**What you need to do**: What this exercise needs is every entry restated as written, with no pictures.

═══ Information supplied ═══

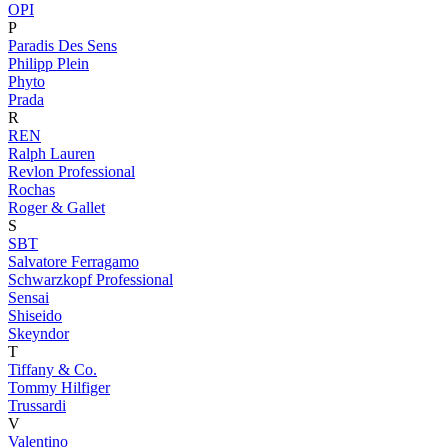
OPI
P
Paradis Des Sens
Philipp Plein
Phyto
Prada
R
REN
Ralph Lauren
Revlon Professional
Rochas
Roger & Gallet
S
SBT
Salvatore Ferragamo
Schwarzkopf Professional
Sensai
Shiseido
Skeyndor
T
Tiffany & Co.
Tommy Hilfiger
Trussardi
V
Valentino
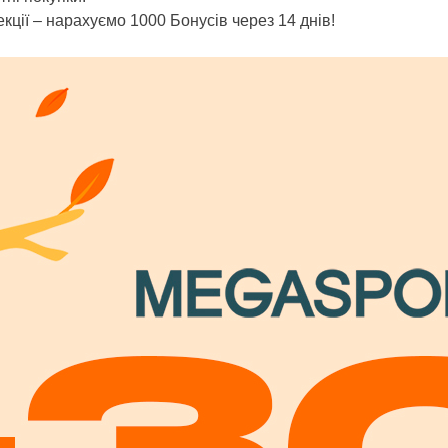
кції – нарахуємо 1000 Бонусів через 14 днів!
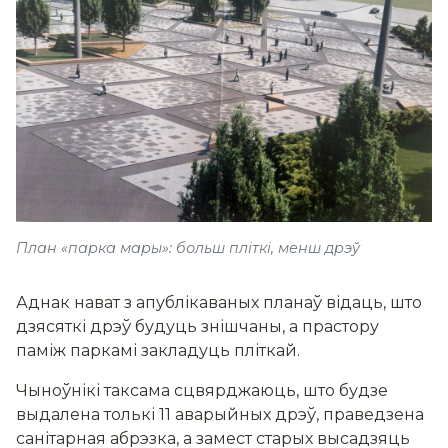
План «парка мары»: больш пліткі, менш дрэў
Аднак нават з апублікаваных планаў відаць, што
дзясяткі дрэў будуць знішчаны, а прастору
паміж паркамі закладуць пліткай.
Чыноўнікі таксама сцвярджаюць, што будзе
выдалена толькі 11 аварыйных дрэў, праведзена
санітарная абрэзка, а замест старых высадзяць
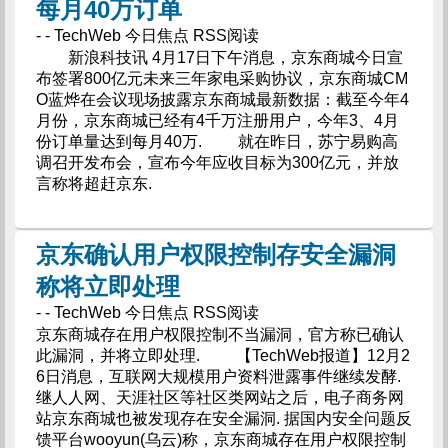
每月40万订单
- - TechWeb 今日焦点 RSS阅读
新浪科技讯 4月17日下午消息，京东商城今日宣
布签署800亿元未来三年家电采购协议，京东商城CM
O蓝烨在会议现场披露京东商城最新数据：截至今年4
月份，京东商城已经有4千万注册用户，今年3、4月
份订单量达到每月40万. 就在昨日，苏宁易购高
调召开发布会，宣布今年应收目标为300亿元，并放
言称将超赶京东.
京东确认用户权限控制存安全漏洞
称将立即处理
- - TechWeb 今日焦点 RSS阅读
京东商城存在用户权限控制不当漏洞，官方称已确认
此漏洞，并将立即处理. 【TechWeb报道】12月2
6日消息，互联网大规模用户资料泄露事件继续发酵.
继人人网、天涯社区等社区类网站之后，电子商务网
站京东商城也被发现存在安全漏洞. 据国内安全问题反
馈平台wooyun(乌云)称，京东商城存在用户权限控制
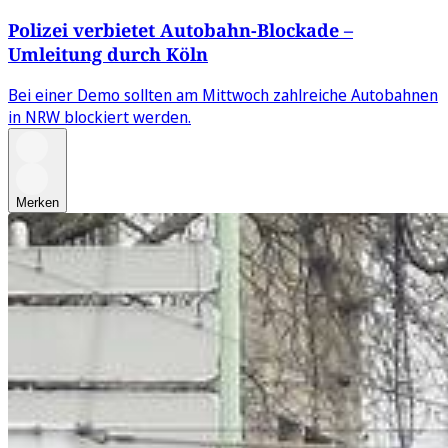
Polizei verbietet Autobahn-Blockade –
Umleitung durch Köln
Bei einer Demo sollten am Mittwoch zahlreiche Autobahnen
in NRW blockiert werden.
Merken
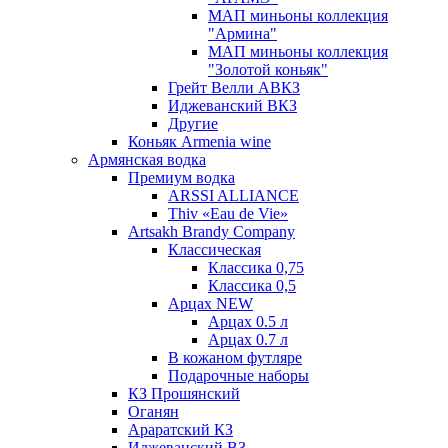
МАП миньоны коллекция
"Армина"
МАП миньоны коллекция
"Золотой коньяк"
Грейт Велли АВКЗ
Иджеванский ВКЗ
Другие
Коньяк Armenia wine
Армянская водка
Премиум водка
ARSSI ALLIANCE
Thiv «Eau de Vie»
Artsakh Brandy Company
Классическая
Классика 0,75
Классика 0,5
Арцах NEW
Арцах 0.5 л
Арцах 0.7 л
В кожаном футляре
Подарочные наборы
КЗ Прошянский
Оганян
Араратский КЗ
Иджеванский ВЗ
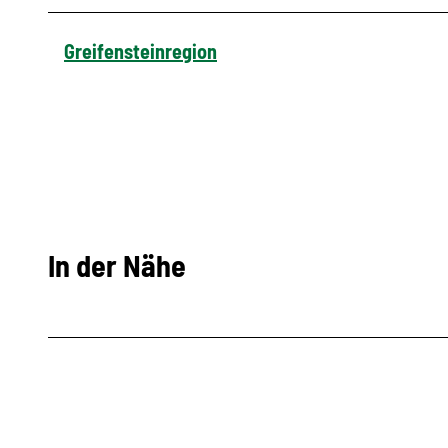
Greifensteinregion
In der Nähe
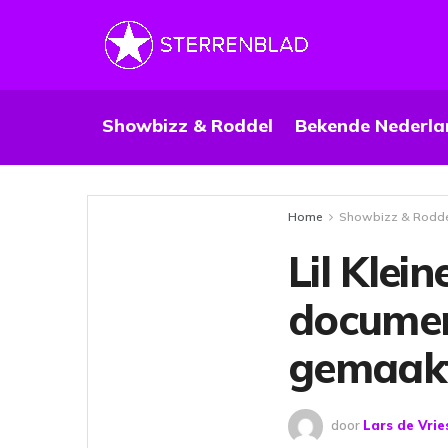
Showbizz & Roddel
Bekende Nederla
Home
Showbizz & Rodd
Lil Klein
document
gemaak
door
Lars de Vrie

═══

**The answer**:
OPI
P
Paradis Des Sens
Philipp Plein
Phyto
Prada
R
REN
Ralph Lauren
Revlon Professional
Rochas
Roger & Gallet
S
SBT
Salvatore Ferragamo
Schwarzkopf Professional
Sensai
Shiseido
Skeyndor
T
Tiffany & Co.
Tommy Hilfiger
Trussardi
V
Valentino
кції – нарахуємо 1000 Бонусів через 14 днів!
План «парка мары»: больш пліткі, менш дрэў
Аднак нават з апублікаваных планаў відаць, што
дзясяткі дрэў будуць знішчаны, а прастору
паміж паркамі закладуць пліткай.
Чыноўнікі таксама сцвярджаюць, што будзе
выдалена толькі 11 аварыйных дрэў, праведзена
санітарная абрэзка, а замест старых высадзяць
每月40万订单
- - TechWeb 今日焦点 RSS阅读
新浪科技讯 4月17日下午消息，京东商城今日宣
布签署800亿元未来三年家电采购协议，京东商城CM
O蓝烨在会议现场披露京东商城最新数据：截至今年4
月份，京东商城已经有4千万注册用户，今年3、4月
份订单量达到每月40万. 就在昨日，苏宁易购高
调召开发布会，宣布今年应收目标为300亿元，并放
言称将超赶京东.
京东确认用户权限控制存安全漏洞
称将立即处理
- - TechWeb 今日焦点 RSS阅读
京东商城存在用户权限控制不当漏洞，官方称已确认
此漏洞，并将立即处理. 【TechWeb报道】12月2
6日消息，互联网大规模用户资料泄露事件继续发酵.
继人人网、天涯社区等社区类网站之后，电子商务网
站京东商城也被发现存在安全漏洞. 据国内安全问题反
馈平台wooyun(乌云)称，京东商城存在用户权限控制
Polizei verbietet Autobahn-Blockade –
Umleitung durch Köln
Bei einer Demo sollten am Mittwoch zahlreiche Autobahnen
in NRW blockiert werden.
Merken
МАП миньоны коллекция
"Армина"
МАП миньоны коллекция
"Золотой коньяк"
Грейт Велли АВКЗ
Иджеванский ВКЗ
Другие
Коньяк Armenia wine
Армянская водка
Премиум водка
ARSSI ALLIANCE
Thiv «Eau de Vie»
Artsakh Brandy Company
Классическая
Классика 0,75
Классика 0,5
Арцах NEW
Арцах 0.5 л
Арцах 0.7 л
В кожаном футляре
Подарочные наборы
КЗ Прошянский
Оганян
Араратский КЗ
Иджеванский ВЗ
Greifensteinregion
In der Nähe
Showbizz & Roddel
Bekende Nederla
Home
Showbizz & Rodd
Lil Klein
document
gemaak
door
Lars de Vrie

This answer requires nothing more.